Why are there so many channel options for buying foreign brands in China? There are a myriad of factors; the main three are:

  1. It’s a huge industry: according to McKinsey’s 2016 iConsumer survey in China – 20% of all digital shoppers bought something from a foreign website (AKA Haitao shopping). The overall market size for B2C Haitao is expected to top 50 Billion USD in 2017.
  2. While TMall and JD are the clear market leaders, there is still lots of room for upstart platforms to carve out a piece of the industry.

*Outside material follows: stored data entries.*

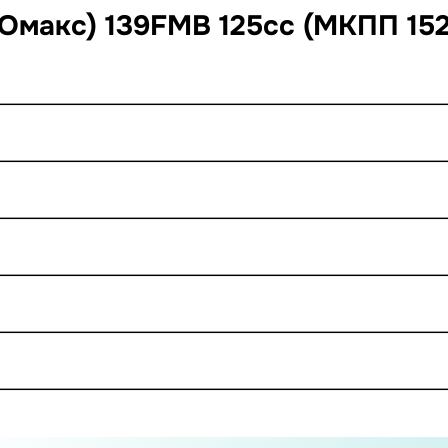
н Омакс) 139FMB 125cc (МКПП 15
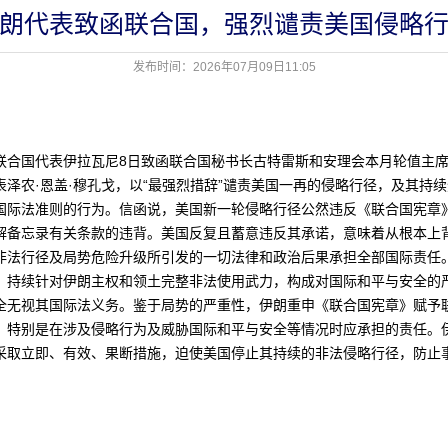
朗代表致函联合国，强烈谴责美国侵略
发布时间：2026年07月09日11:05
国代表伊拉瓦尼8日致函联合国秘书长古特雷斯和安理会本月轮值主席
表泽农·恩盖·穆孔戈，以“最强烈措辞”谴责美国一再的侵略行径，及其持
国际法准则的行为。信函说，美国新一轮侵略行径公然违反《联合国宪章
解备忘录有关条款的违背。美国反复且蓄意违反其承诺，意味着从根本上
非法行径及局势危险升级所引发的一切法律和政治后果承担全部国际责任
、持续针对伊朗主权和领土完整非法使用武力，构成对国际和平与安全的
全无视其国际法义务。鉴于局势的严重性，伊朗重申《联合国宪章》赋予
，特别是在涉及侵略行为及威胁国际和平与安全等情况时应承担的责任。
采取立即、有效、果断措施，迫使美国停止其持续的非法侵略行径，防止
）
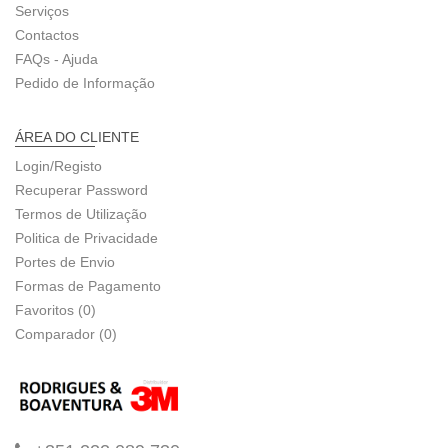
Serviços
Contactos
FAQs - Ajuda
Pedido de Informação
ÁREA DO CLIENTE
Login/Registo
Recuperar Password
Termos de Utilização
Politica de Privacidade
Portes de Envio
Formas de Pagamento
Favoritos (0)
Comparador (0)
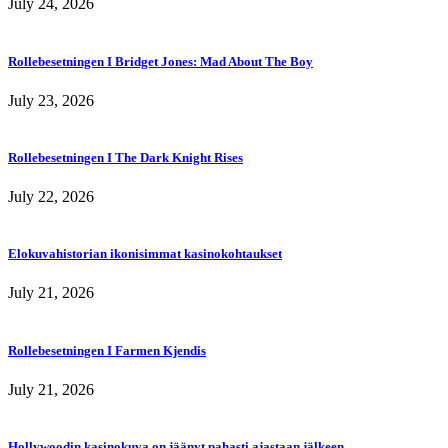
July 24, 2026
Rollebesetningen I Bridget Jones: Mad About The Boy
July 23, 2026
Rollebesetningen I The Dark Knight Rises
July 22, 2026
Elokuvahistorian ikonisimmat kasinokohtaukset
July 21, 2026
Rollebesetningen I Farmen Kjendis
July 21, 2026
Hollywoodin kasinokuva on jäänyt pahasti ajastaan jälkeen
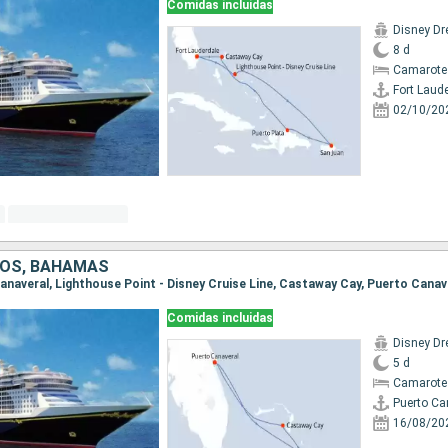
Comidas incluidas
Disney D
8 d
Camarote
Fort Laud
02/10/20
DOS, BAHAMAS
 Canaveral, Lighthouse Point - Disney Cruise Line, Castaway Cay, Puerto Canav
Comidas incluidas
Disney D
5 d
Camarote
Puerto Ca
16/08/20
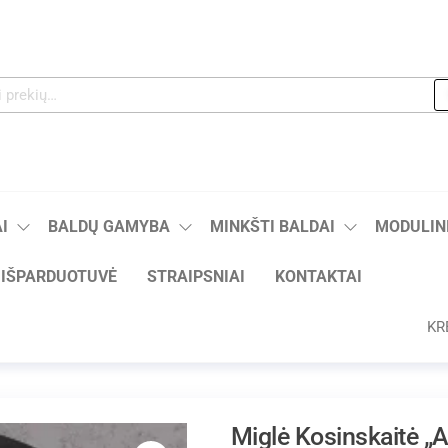
I
BALDŲ GAMYBA
MINKŠTI BALDAI
MODULINI
IŠPARDUOTUVĖ
STRAIPSNIAI
KONTAKTAI
KR
Miglė Kosinskaitė „A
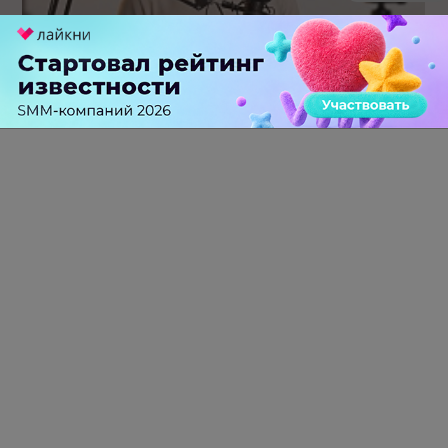
Российский рынок инфлюенс-маркетинга вошел в фазу
стагнации после нескольких лет роста
0 КОММЕНТАРИЕВ
ПЕРЕЙТИ НА ПОЛНУЮ ВЕРСИЮ
© SEOnews.ru Все права защищены. 2026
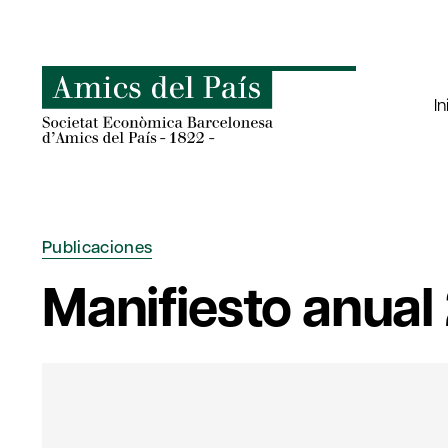
Saltar
al
contenido
In
Publicaciones
Manifiesto anual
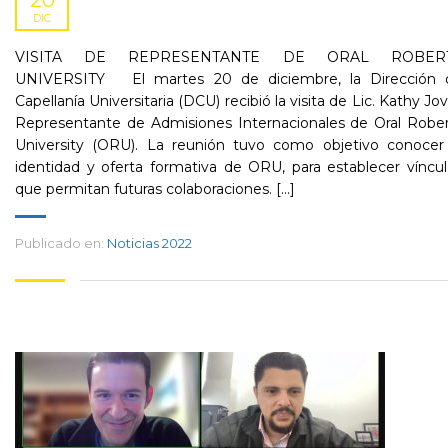
20
DIC
VISITA DE REPRESENTANTE DE ORAL ROBER
UNIVERSITY El martes 20 de diciembre, la Dirección 
Capellanía Universitaria (DCU) recibió la visita de Lic. Kathy Jov
Representante de Admisiones Internacionales de Oral Rober
University (ORU). La reunión tuvo como objetivo conocer 
identidad y oferta formativa de ORU, para establecer víncu
que permitan futuras colaboraciones. [...]
Publicado en:
Noticias 2022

Both are marred by poor brand relationships, pricing premiums compared to US dot com offerings, and ever present authenticity concerns.
  3. There are many different pain points for selling foreign brands in China: high customs and tariffs, authenticity concerns, costly domestic supply chain, and the extremely unfavorable business climate created by China’s increasingly protectionist ruling body. Each of the six camps below will focus on different pain points.

The sales channels for foreign brands can be divided into roughly two main camps; each with various sub-categories.

CHINA BASED OPERATION

These are sales channels that are entirely Chinese owned and based in China or are local business units of larger multi-national brands that are based in China. Consumers pay more and choose from fewer products but have ease of shipping, Chinese payment options (less than 1% of Chinese have Visa, Master Card, or Amex), and Mandarin language site navigation.

1. DOT CN WEBSITE

This category refers to brands that choose to create a stand alone Chinese language site that is both hosted in China and has purchase functionality. To date the only brands who’ve engaged in this direct eCommerce strategy have predominantly already opened China offices and use the .CN website as a compliment to their existing China brick & mortar strategy. Examples includes the likes of Sephora.CN or ASOS.CN. Some brands like Ralph Lauren have a .CN website without purchase functionality. This is somewhat counterintuitive as eCommerce is King in China even for premium and luxury segments.

2. FASHION MARKETPLACE

These websites and apps act like any other multi-brand brick and mortar retailer. They purchase wholesale supply and warehouse in China. Some of these sites, such as 5Lux, will operate on a consignment model. However, they often have a pricing premium compared to foreign websites and don’t offer the full-product selection.

3. C2C MARKETPLACE

This concept is similar to an eBay for fashion products. Often the seller has a representative buyer abroad who can help them get product (aka a “Daigou”). For the consumer there is no guarantee of authenticity.

4. LARGE MARKETPLACE

These are the two giants that everyone knows about. These marketplaces offer the most eyeballs but rarely have the same pricing as abroad and never have the full SKU selection (TMall and JD both discourage long-tail product listings). Consumers deterred by the price markups, limited selection, and distrust for items warehoused in China will turn to cross-border to fulfill their needs.

DUAL HEADQUARTERS (US & CHINA)

These options all have bilingual teams based in both countries and typically have direct relationships with the US or European HQ for a given brand or retailer. These platforms help US or European based dot com websites sell product directly to China. These are all pure “Haitao” (cross-border eCommerce) plays.

5. LINK-OUT DEAL SITES

These sites all provide Mandarin language portals that direct consumers to deals and sales from a large consortium of US and European retailers and brands. They attract very few full-price customers and it is up to the customer to find a drop-shipper. Due to the lack of ease for shipping and Chinese payment options these sites are primarily used by overseas Chinese and resellers (in China or the US).

6. CROSS-BORDER MARKETPLACES

These are Haitao Marketplaces that automate the “Daigou” process of having a friend in the US use their English skills and credit-card to help them buy a product and forward it to them in China. These apps partner directly with brands and retailers to offer full-service for the Chinese market: content marketing for a Chinese audience, enabling Chinese payment, and China logistics.